GIVEN RECORDS
┄┄┄┄┄┄┄┄┄┄┄┄┄┄┄┄┄┄┄┄
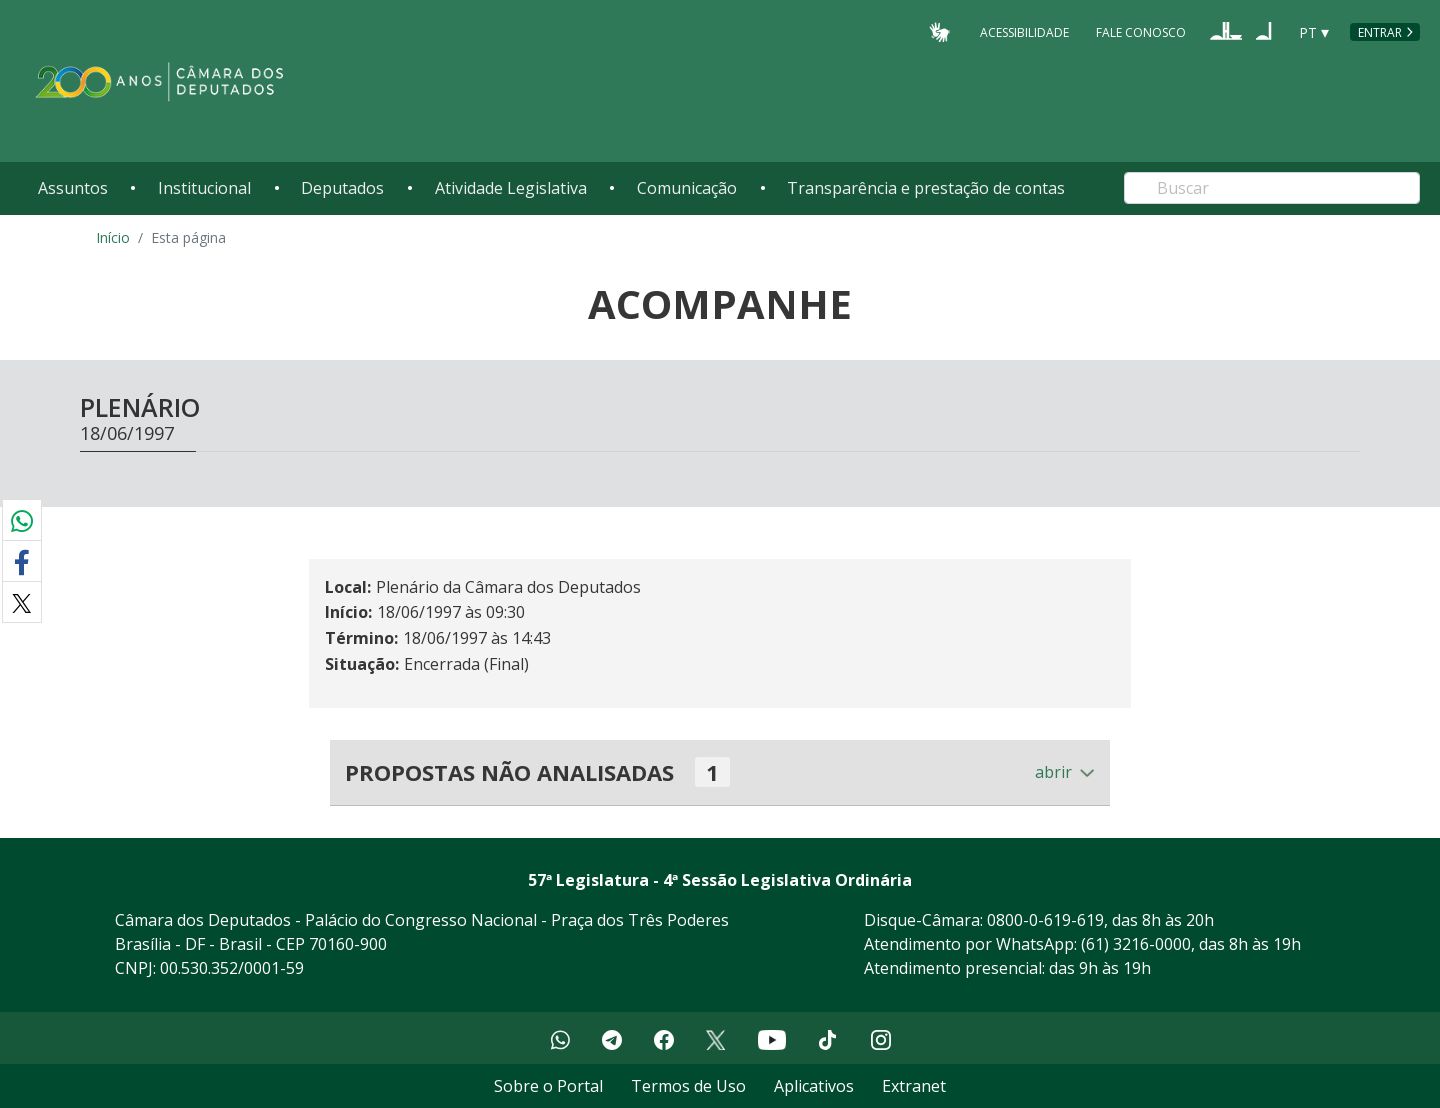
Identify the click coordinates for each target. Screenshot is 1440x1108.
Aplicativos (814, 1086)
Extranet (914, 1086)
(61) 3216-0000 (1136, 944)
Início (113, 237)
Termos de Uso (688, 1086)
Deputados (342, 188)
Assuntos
┄┄┄┄┄┄┄┄┄┄┄┄┄┄┄┄┄┄┄┄
WORK TASK
Each entry should come back exactly as written, with its pictures omitted.

RESULT OF THE TASK
Identify the click coordinates for each target. Screenshot is 1440x1108.
Aplicativos (814, 1086)
Extranet (914, 1086)
(61) 3216-0000 (1136, 944)
Início (113, 237)
Termos de Uso (688, 1086)
Deputados (342, 188)
Assuntos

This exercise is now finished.